Over two years ago, I had a colon resection for the removal of a cancerous tumor (stage 2A). Ever since, I have had on and off bleeding in my stool. My surgeon has done two sigmoidoscopies and my gastro doctor has done two colonoscopies. The findings as of November 2015 are granulation tissue at the resection site (sigmoid). The bleeding comes and goes… maybe 2 weeks to a month…no blood…then it starts again. Its been back since July 1st.
The biopsies have all shown granulation tissue (benign).
Have you every had a patient like me? My doctors say I worry to much.
(update, 5 days later)
Here is an update. I had another sigmoidoscopy yesterday.
The granulation tissue is gone and has been replaced by “vascular proliferation at the anastamosis.”
I have attached a picture.
Please do a blog about this soon if you can.
An anastomosis is a surgical connection of two hollow organs: In this patient’s case there was a tumor in the sigmoid colon that was removed, and the surgeon attached the two cut ends of the remaining colon together to make a working colon again. Like any wound, the anastomosis undergoes a healing process after surgery. Part of this process is the growth of new blood vessels into the anastomosis, and it seems like in the above case there is an overabundance of abnormal-appearing blood vessels growing all over the anastomosis. These blood vessels appear superficial and friable, and are prone to spontaneous bleeding. I would say they could be called telangiectasias, or angioectasias, or this could be called overabundant neovascularization of the anastomosis, or as the author of the report stated “vascular proliferation at the anastomosis.”
A few questions come to my mind when seeing a case like this: 1)Why does this happen; 2)Is this condition harmful; 3)How could we treat this condition to reduce the frequent bleeding; and finally, 4)What is the natural history of this problem if left untreated?

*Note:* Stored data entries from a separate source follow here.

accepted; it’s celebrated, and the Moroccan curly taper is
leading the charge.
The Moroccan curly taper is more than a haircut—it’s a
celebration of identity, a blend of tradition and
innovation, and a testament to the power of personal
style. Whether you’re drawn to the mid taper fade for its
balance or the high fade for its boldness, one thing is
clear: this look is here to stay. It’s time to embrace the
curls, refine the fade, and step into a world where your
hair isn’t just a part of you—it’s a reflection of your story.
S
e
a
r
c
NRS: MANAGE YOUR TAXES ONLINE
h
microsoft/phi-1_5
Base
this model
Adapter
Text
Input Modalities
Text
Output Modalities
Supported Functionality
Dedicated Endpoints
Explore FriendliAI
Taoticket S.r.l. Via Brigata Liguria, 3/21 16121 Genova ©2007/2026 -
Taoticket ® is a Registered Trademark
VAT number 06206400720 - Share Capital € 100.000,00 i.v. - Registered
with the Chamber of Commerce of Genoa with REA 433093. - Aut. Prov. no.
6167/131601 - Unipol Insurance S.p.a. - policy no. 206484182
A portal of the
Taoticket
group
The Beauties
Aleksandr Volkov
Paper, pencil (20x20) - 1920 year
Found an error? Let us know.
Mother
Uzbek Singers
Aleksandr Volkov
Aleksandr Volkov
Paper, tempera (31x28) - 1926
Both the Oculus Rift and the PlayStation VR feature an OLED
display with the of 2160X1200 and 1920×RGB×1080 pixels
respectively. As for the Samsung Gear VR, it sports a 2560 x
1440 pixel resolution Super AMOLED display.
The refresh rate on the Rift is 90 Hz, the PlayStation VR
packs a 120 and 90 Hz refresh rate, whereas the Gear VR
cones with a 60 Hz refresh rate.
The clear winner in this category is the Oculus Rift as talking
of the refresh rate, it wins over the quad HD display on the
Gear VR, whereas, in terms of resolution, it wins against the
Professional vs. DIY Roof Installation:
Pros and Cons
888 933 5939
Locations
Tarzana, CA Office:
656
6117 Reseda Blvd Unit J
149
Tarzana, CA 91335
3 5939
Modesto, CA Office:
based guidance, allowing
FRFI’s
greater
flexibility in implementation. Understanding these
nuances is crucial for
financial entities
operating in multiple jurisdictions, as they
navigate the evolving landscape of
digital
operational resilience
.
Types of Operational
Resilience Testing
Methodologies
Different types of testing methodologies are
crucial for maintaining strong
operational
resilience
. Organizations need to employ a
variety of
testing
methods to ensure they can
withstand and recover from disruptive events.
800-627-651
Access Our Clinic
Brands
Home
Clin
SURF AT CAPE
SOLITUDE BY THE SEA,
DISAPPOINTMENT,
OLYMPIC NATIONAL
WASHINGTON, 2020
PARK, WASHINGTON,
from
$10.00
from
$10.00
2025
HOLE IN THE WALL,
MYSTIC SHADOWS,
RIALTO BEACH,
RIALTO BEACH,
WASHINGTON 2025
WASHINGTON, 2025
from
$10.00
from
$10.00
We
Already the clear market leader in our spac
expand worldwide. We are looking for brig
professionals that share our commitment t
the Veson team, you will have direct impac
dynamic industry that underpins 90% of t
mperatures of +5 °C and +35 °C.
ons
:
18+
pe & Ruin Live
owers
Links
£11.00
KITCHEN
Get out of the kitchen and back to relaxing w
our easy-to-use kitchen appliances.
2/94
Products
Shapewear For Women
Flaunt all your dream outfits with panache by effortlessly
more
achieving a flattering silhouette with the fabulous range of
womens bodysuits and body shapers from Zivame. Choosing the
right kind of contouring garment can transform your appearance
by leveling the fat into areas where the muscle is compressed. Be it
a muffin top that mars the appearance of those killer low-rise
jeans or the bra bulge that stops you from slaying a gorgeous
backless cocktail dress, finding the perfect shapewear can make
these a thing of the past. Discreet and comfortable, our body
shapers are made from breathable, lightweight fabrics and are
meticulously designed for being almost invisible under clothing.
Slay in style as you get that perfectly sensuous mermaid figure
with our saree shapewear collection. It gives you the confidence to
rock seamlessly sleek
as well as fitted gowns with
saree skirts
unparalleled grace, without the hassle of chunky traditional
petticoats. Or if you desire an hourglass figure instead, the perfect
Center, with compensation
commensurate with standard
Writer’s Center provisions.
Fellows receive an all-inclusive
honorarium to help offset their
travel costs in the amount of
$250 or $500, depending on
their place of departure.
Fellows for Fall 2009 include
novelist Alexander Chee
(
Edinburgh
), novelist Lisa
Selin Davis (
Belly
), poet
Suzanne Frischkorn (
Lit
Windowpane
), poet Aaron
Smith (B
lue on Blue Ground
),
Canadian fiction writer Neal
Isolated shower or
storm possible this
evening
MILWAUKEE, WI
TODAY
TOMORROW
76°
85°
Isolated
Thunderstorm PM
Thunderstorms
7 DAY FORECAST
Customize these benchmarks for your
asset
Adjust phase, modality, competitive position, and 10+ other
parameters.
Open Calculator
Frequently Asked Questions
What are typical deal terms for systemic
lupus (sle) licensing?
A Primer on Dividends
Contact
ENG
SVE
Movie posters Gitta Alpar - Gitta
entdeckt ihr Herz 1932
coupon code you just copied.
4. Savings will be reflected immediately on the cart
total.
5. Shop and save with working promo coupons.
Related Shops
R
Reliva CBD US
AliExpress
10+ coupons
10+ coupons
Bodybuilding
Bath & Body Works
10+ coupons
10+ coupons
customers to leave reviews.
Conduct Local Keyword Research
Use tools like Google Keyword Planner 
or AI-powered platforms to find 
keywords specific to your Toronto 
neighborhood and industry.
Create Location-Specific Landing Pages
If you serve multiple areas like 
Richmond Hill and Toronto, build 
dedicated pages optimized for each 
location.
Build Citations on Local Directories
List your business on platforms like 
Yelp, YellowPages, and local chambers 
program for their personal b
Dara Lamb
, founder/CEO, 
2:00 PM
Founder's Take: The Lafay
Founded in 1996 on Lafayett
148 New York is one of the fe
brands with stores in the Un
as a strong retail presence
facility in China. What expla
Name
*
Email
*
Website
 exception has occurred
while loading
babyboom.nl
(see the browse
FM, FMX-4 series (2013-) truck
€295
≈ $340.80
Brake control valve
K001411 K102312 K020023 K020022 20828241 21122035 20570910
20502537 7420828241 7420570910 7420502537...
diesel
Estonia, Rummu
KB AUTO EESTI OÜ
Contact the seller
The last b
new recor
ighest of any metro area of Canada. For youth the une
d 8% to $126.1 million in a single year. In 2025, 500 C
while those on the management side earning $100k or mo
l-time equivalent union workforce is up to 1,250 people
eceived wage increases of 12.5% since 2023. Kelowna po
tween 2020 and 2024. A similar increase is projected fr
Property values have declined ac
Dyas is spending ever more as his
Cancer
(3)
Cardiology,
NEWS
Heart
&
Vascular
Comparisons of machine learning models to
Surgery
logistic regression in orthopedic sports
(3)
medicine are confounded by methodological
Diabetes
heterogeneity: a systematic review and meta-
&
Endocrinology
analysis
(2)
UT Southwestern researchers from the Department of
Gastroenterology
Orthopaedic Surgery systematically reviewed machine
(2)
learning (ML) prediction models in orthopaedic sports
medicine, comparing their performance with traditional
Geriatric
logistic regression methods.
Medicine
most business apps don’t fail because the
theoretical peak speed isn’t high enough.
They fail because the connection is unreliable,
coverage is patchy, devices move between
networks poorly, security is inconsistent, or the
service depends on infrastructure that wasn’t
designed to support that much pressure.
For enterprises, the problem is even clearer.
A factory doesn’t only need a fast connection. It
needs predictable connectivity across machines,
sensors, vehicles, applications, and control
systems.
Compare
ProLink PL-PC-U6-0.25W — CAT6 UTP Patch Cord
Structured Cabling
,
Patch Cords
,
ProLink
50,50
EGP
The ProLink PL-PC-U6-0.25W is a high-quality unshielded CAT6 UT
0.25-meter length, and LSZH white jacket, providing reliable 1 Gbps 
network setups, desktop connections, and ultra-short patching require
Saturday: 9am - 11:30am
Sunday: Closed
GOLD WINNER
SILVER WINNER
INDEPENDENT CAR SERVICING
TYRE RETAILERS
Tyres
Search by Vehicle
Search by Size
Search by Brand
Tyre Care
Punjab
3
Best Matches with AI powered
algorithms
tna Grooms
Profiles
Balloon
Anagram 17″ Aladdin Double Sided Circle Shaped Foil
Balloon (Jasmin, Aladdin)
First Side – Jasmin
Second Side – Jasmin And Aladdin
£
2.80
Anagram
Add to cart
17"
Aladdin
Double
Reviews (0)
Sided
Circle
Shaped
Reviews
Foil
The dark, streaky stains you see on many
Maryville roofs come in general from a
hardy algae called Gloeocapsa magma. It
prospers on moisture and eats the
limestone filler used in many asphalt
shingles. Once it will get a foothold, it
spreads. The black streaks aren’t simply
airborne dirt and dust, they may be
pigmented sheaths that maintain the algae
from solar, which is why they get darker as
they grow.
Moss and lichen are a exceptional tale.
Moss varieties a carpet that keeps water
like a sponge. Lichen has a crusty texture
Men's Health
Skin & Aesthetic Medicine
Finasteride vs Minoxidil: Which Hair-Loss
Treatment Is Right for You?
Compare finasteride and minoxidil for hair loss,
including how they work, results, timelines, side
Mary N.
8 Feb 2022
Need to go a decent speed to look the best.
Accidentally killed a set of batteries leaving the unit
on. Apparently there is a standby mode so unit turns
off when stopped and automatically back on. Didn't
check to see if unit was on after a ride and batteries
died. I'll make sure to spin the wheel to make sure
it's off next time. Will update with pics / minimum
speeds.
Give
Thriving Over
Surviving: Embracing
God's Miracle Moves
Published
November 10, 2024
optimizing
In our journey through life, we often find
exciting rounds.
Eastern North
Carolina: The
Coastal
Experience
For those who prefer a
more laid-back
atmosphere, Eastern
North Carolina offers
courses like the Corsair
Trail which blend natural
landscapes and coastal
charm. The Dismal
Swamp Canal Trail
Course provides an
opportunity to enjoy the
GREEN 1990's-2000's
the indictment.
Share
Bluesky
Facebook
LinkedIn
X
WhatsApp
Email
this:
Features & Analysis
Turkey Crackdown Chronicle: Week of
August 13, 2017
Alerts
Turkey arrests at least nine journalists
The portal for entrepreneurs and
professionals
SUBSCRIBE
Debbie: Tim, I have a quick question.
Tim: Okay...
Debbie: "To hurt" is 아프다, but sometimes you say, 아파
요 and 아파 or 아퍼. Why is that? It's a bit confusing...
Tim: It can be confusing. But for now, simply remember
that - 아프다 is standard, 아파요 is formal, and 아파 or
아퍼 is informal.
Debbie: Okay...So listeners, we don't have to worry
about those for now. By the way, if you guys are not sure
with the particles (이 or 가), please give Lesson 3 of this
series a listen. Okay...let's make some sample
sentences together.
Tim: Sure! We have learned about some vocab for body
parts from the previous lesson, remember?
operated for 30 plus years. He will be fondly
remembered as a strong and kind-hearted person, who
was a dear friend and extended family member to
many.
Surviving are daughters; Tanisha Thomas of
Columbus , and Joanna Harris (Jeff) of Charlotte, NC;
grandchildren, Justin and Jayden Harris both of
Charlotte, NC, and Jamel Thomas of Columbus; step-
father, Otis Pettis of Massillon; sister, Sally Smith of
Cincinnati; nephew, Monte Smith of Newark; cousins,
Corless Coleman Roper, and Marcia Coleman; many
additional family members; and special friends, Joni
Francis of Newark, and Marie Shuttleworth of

To preface the rest of this article, I don’t necessarily have the answers to questions 1-4 above! However, I have seen several cases like this, so here are some of my (probably oversimplified) thoughts on the topic: Whenever there is an abnormal proliferation of vascular tissue in the GI tract, we gastroenterologists should ask ourselves “what forces created this lesion?” For example, when we see esophageal varices, we think about portal hypertension, when we see colonic angiodysplasia we think of a multitude of risk factors. When I see angioectasias related to an anastomosis, I think of ischemia as the inciting factor. That is, there is limited blood flow to the tissue at the site of the anastomosis, as the natural blood supply has been disrupted by surgery, and there are now staples or sutures squeezing the tissue together. However, the anastomosis needs oxygen (in the form of blood flow) to heal, so it sends signals out locally to tell the body to hurry up and grow some new blood vessels to supply the healing tissue. These signals come in the form of a substance called vascular endothelial growth factor (VEGF).
VEGF makes the blood vessels grow alright, but sometimes the way they grow ain’t pretty. The new vessels can grow erratically and in excess, and we have what you see in the pictures above. Is it harmful? Probably not, except for the occasional (usually minor) bleeding episodes. In patients that bleed frequently from these anastomotic vascular lesions, I have treated the vessels with cautery or clips to stop or prevent the bleeding. It seems to work quite well, but I am always thinking that since I did nothing to treat the underlying problem of tissue-level ischemia that new funny-looking blood vessels will probably just grow back again at some point..and they often do.
What about just leaving this alone? Maybe the healing process is ongoing and in another year or two most of these vessels will self-destruct as the anastomosis fully matures. Or maybe deeper, more effective vessels will grow in, and therefore after we ablate these superficial angioectasias there will no longer be ongoing ischemia at the anastomosis, and new vessels will not be needed to repopulate the area? Perhaps this is all just wishful thinking? In extreme cases of anastomotic bleeding, sometimes the surgery has to be revised: The old anastomosis is resected and a new one is made, and hopefully the same problem does not happen again.
I’d really like to hear other gastroenterologists and (especially) surgeons chime in and give your thoughts on this problem. What do you do with patients with frequent late anastomotic bleeding? What is your understanding of why this happens? Please send me your perspectives and I will compile them in a follow up to this article!
Bosmans JW, Jongen AC, Bouvy ND, et al. Colorectal anastomotic healing: why the biological processes that lead to anastomotic leakage should be revealed prior to conducting intervention studies. BMC Gastroenterol 2015;15:180.
Scappaticci FA, Fehrenbacher L, Cartwright T, et al. Surgical wound healing complications in metastatic colorectal cancer patients treated with bevacizumab. J. Surg Oncol 2005;91:173-180.
Tanaka IM, Sugio IT, Tanaka ST, et al. Local VEGF administration enhances healing of colonic anastomoses in a rabbit model. Eur Surg Res 2009;42:249-57.